Astronomers have long assumed that rocky exoplanets follow the same pattern as our Solar System. But the majority of planets discovered around other stars are sub-Neptunes or super-Earths, worlds larger than Earth but smaller than Neptune. Their formation should have been similar, with iron in the center, silicate above, and hydrogen on the surface. However, reality is quite different.
Image: Argonne National Laboratory / Flickr / CC 2.0
Inside these planets, extreme pressures and temperatures change the game. Above 4000 degrees Kelvin, hydrogen and molten silicate become completely miscible, like water and alcohol. They no longer form two separate layers, but a single homogeneous fluid. If a planet accumulates more than one percent of its mass in hydrogen, its interior becomes a unique mixture of iron, silicate, and hydrogen, with no distinct core or mantle.

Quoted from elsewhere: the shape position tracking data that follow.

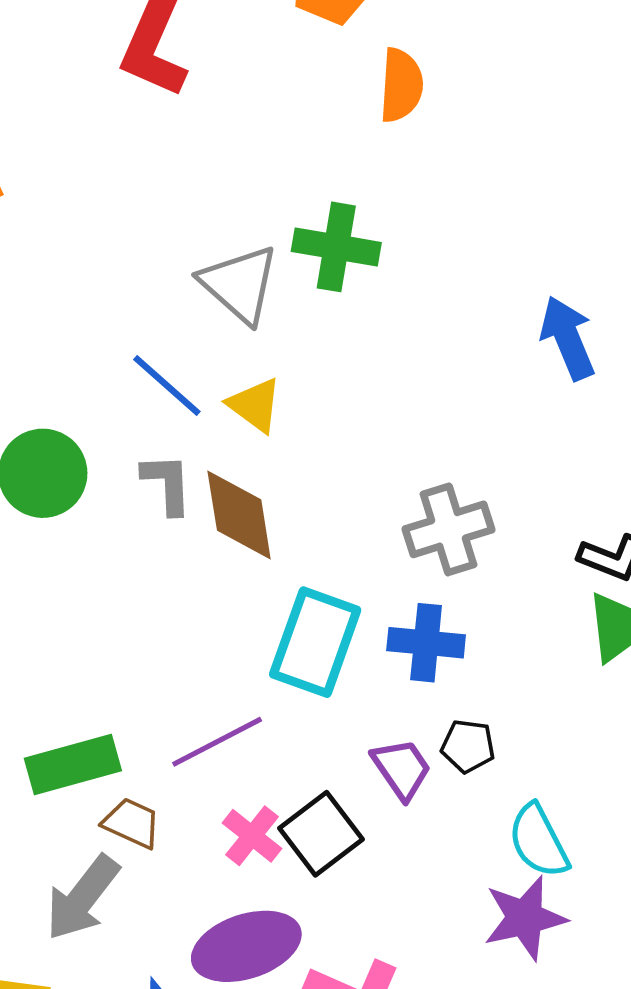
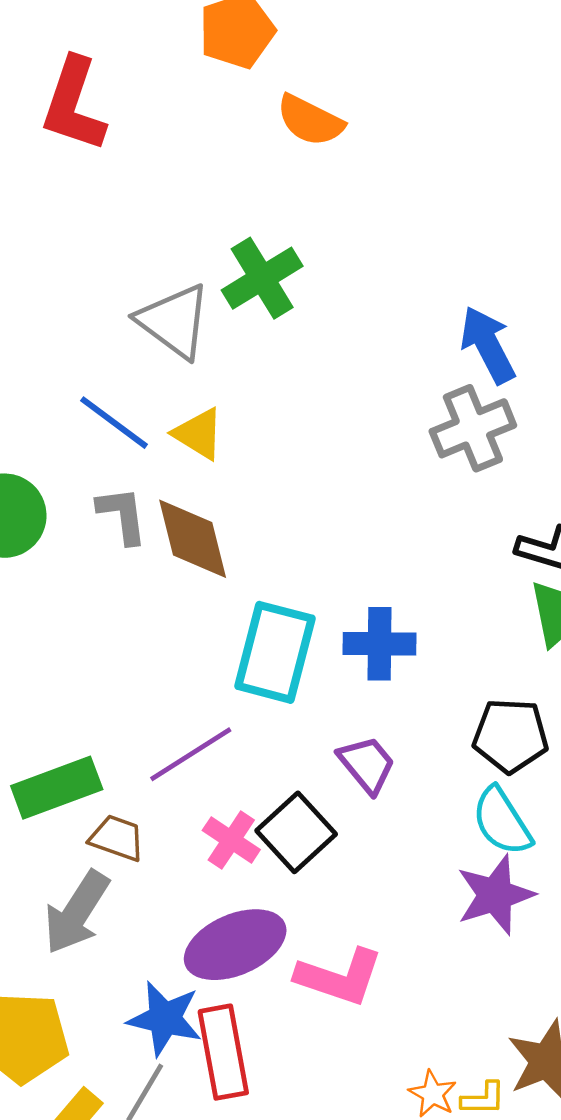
orange semicircle: (401, 85) -> (310, 120), turned 118
green cross: (336, 247) -> (262, 278), turned -36
gray cross: (448, 529) -> (473, 428), moved
black pentagon: (468, 746) -> (511, 736), moved, size x1.5

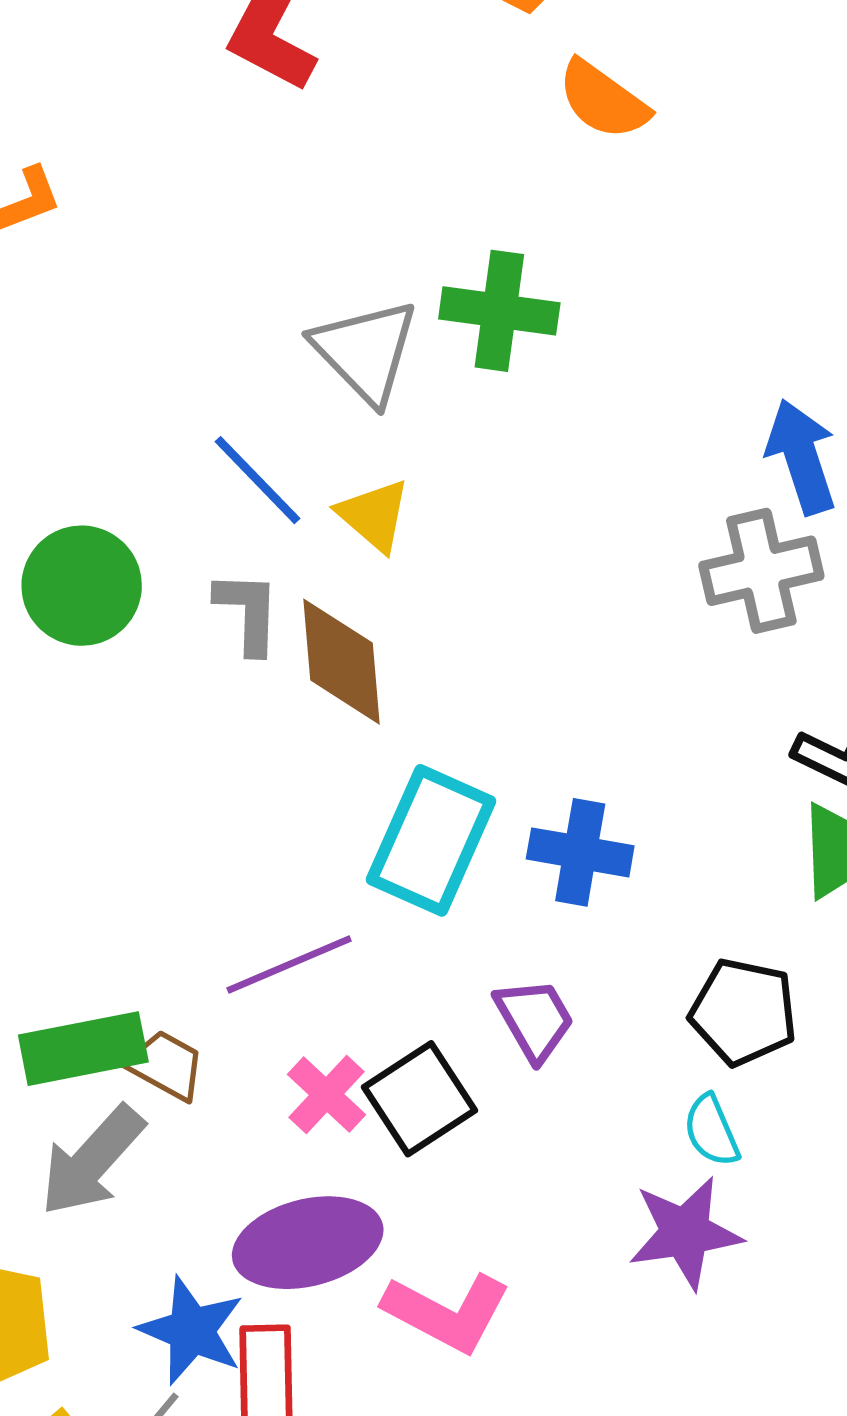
green cross: (262, 278) -> (499, 311), turned 30
green rectangle: (57, 788) -> (83, 1049), moved
cyan semicircle: (502, 821) -> (711, 1131), size x0.7

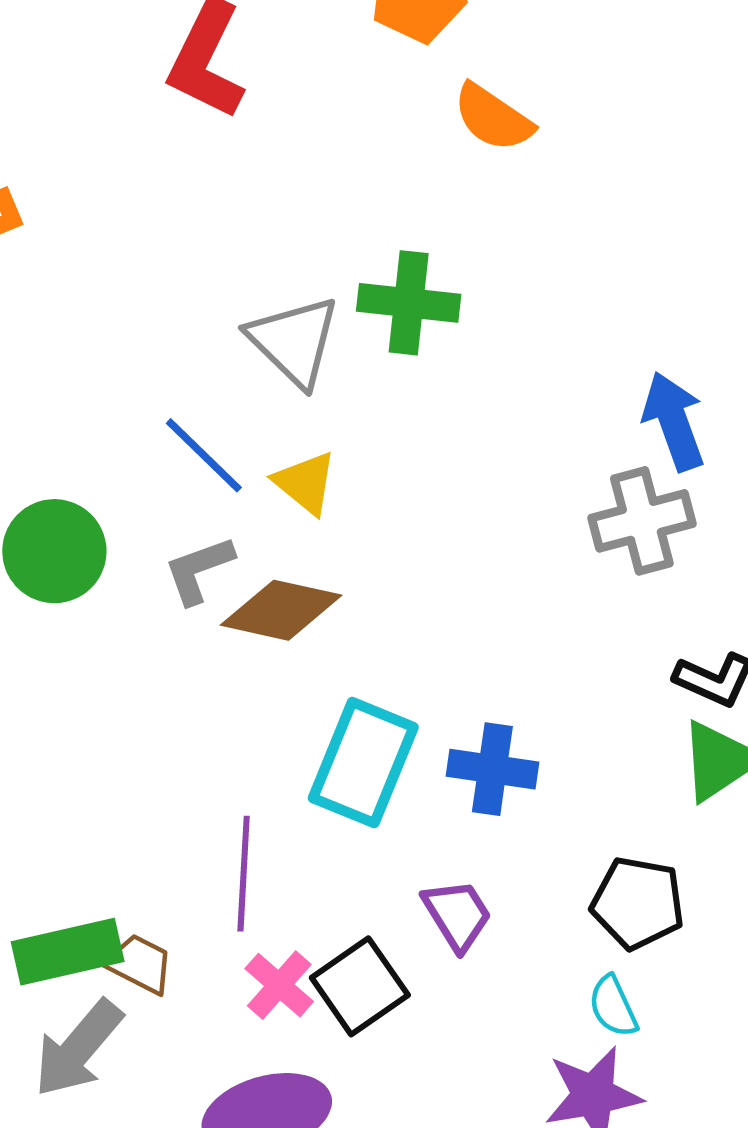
gray L-shape: (248, 612) -> (199, 570), turned -110
brown diamond: (341, 662) -> (281, 610), turned -71
purple line: (289, 965) -> (244, 874), turned -62

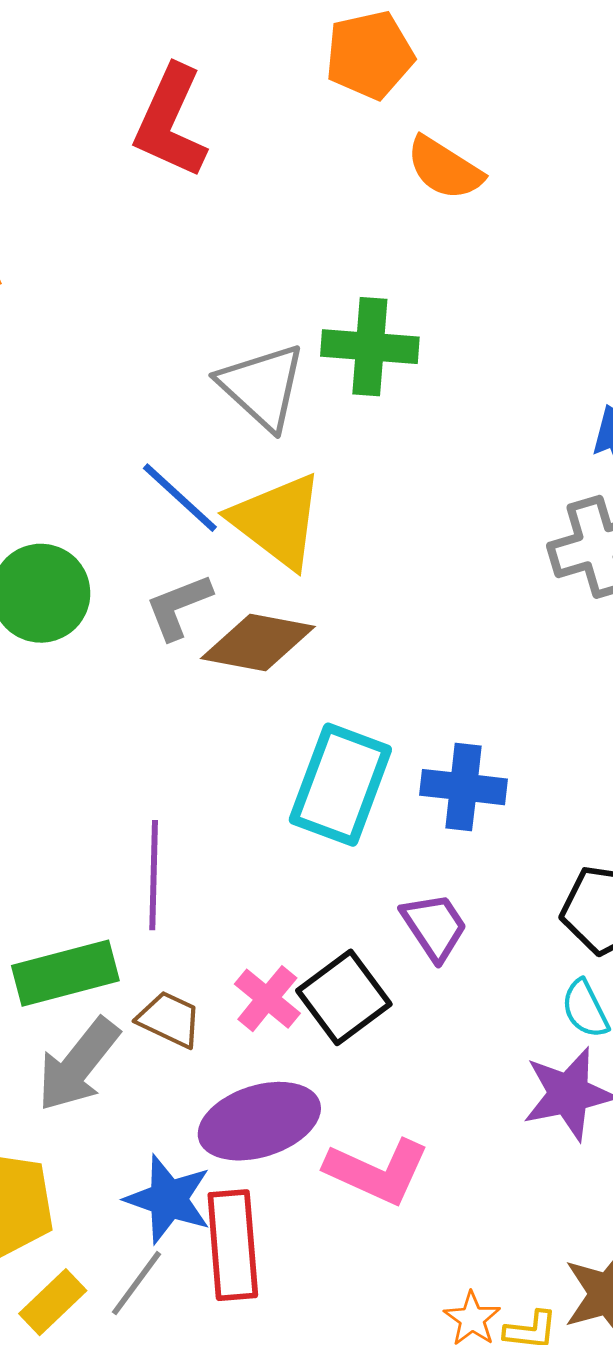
yellow triangle: (305, 483) -> (277, 521), size x1.6
purple line: (244, 874) -> (154, 875), moved
brown trapezoid: (140, 964) -> (169, 1019), moved

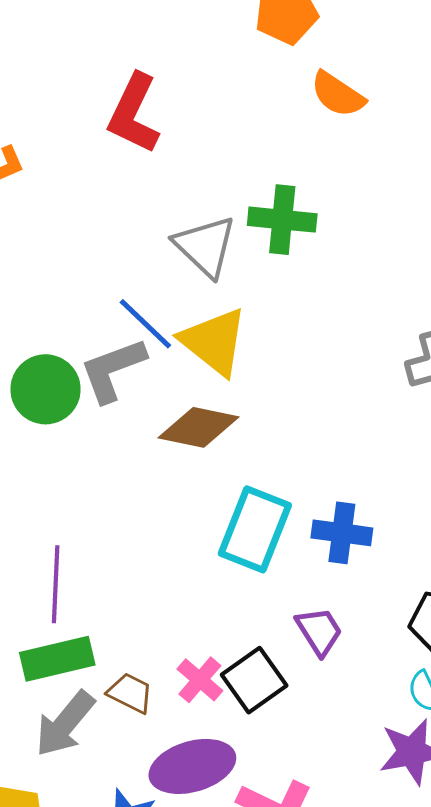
red L-shape: (171, 122) -> (134, 114), moved
gray L-shape: (179, 607) -> (113, 370), moved, size x1.4
purple line: (154, 875) -> (56, 584), moved

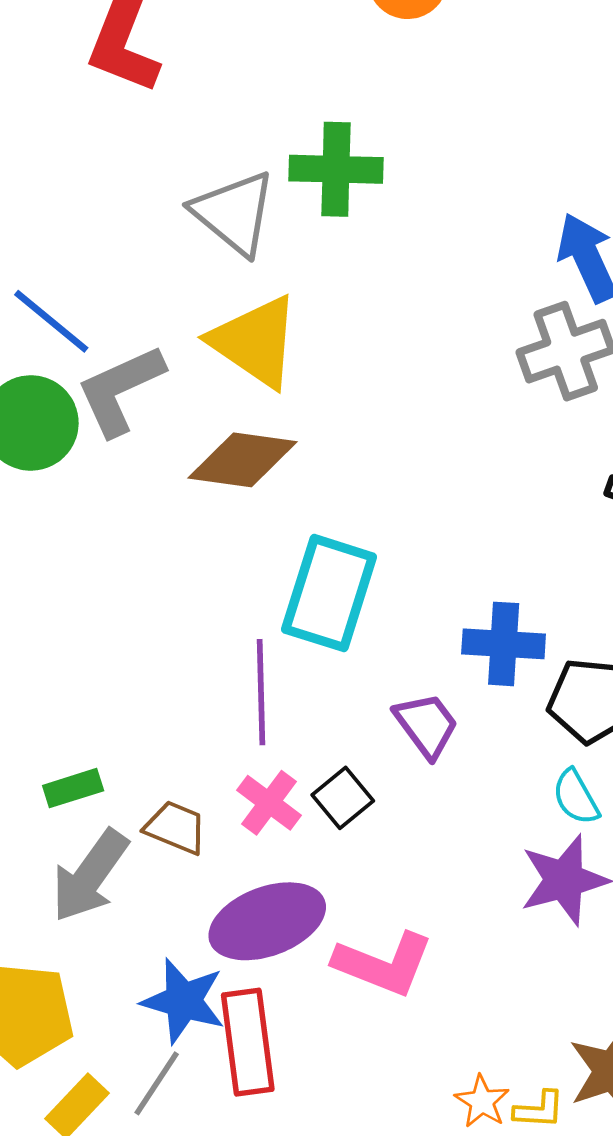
blue line: (145, 324) -> (51, 321), moved
blue cross: (342, 533) -> (504, 644), moved
purple line: (56, 584) -> (261, 692), moved
green rectangle: (57, 659) -> (73, 788), size x0.6
black square: (254, 680) -> (343, 798), size x0.7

This homogeneous structure has major consequences for the planet's evolution: it influences its cooling, its ability to retain its atmosphere, and how its radius changes over time. The authors of the study show that this miscibility model naturally explains intriguing observations, such as the "radius gap" separating super-Earths from sub-Neptunes, as well as the dependence of radius on orbital period.
A testable prediction emerges from this work: if hydrogen gradually escapes from the interior to join the atmosphere, young sub-Neptunes should appear more inflated than expected for their age. Current observations with the James Webb Space Telescope and future transit missions could soon confirm or refute this signature.

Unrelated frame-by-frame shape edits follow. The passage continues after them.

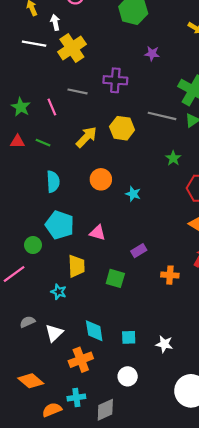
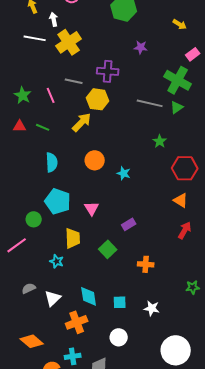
yellow hexagon: (122, 128) -> (98, 99), moved
pink triangle: (98, 233) -> (92, 208), turned 42
orange cross: (170, 275) -> (146, 264), moved
green square: (115, 278) -> (108, 249), turned 30

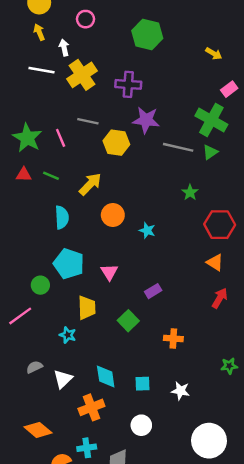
purple star: (141, 47) -> (146, 120), moved, size x1.6
purple cross: (108, 71) -> (128, 84), moved
green star: (23, 95) -> (27, 138), size x1.4
yellow arrow: (82, 122) -> (90, 184), moved

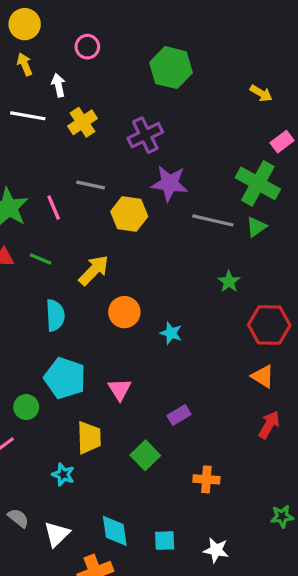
yellow cross: (82, 75) -> (83, 122), size x0.7
purple cross: (128, 84) -> (145, 135), turned -30
gray semicircle: (34, 367) -> (18, 518), turned 63

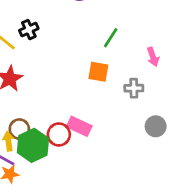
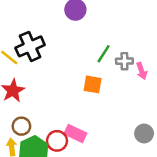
black cross: (29, 30) -> (30, 46), size x1.6
gray cross: (134, 88) -> (124, 61), moved
brown circle: (19, 129) -> (21, 126), moved

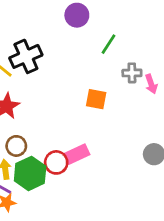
green line: (104, 54) -> (109, 44), moved
pink rectangle: (75, 133) -> (77, 154), turned -50

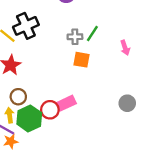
green line: (109, 44) -> (92, 33), moved
gray cross: (132, 73) -> (75, 37), moved

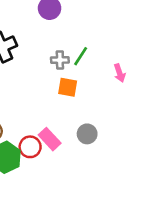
pink rectangle: (66, 103) -> (50, 139), turned 72
gray circle: (127, 103) -> (87, 134), moved

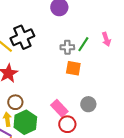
pink arrow: (120, 73) -> (106, 39), moved
red circle: (30, 147) -> (67, 124), moved

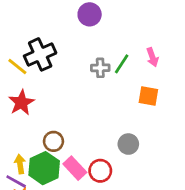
orange square: (73, 68) -> (148, 96), moved
brown circle: (15, 102) -> (53, 141), moved
pink rectangle: (59, 108) -> (75, 168), moved

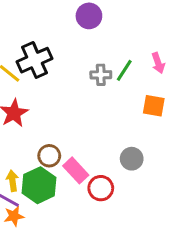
pink rectangle: (75, 168) -> (76, 170), moved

Of course, reservations remain. The model relies on theoretical extrapolations of the behavior of hydrogen, silicate, and iron under conditions still inaccessible in the laboratory, even though high-pressure experiments are progressing. Internal heat budgets remain uncertain, and the statistical approach used can only provide a probable picture, not a certainty.
Ultimately, the claim is bold: the most common planet in the Galaxy might not resemble Earth at all. The very idea of a planetary core, that small dense metallic heart we take for granted, could be the exception rather than the rule. In this scenario, it is our own planet that would be the oddity.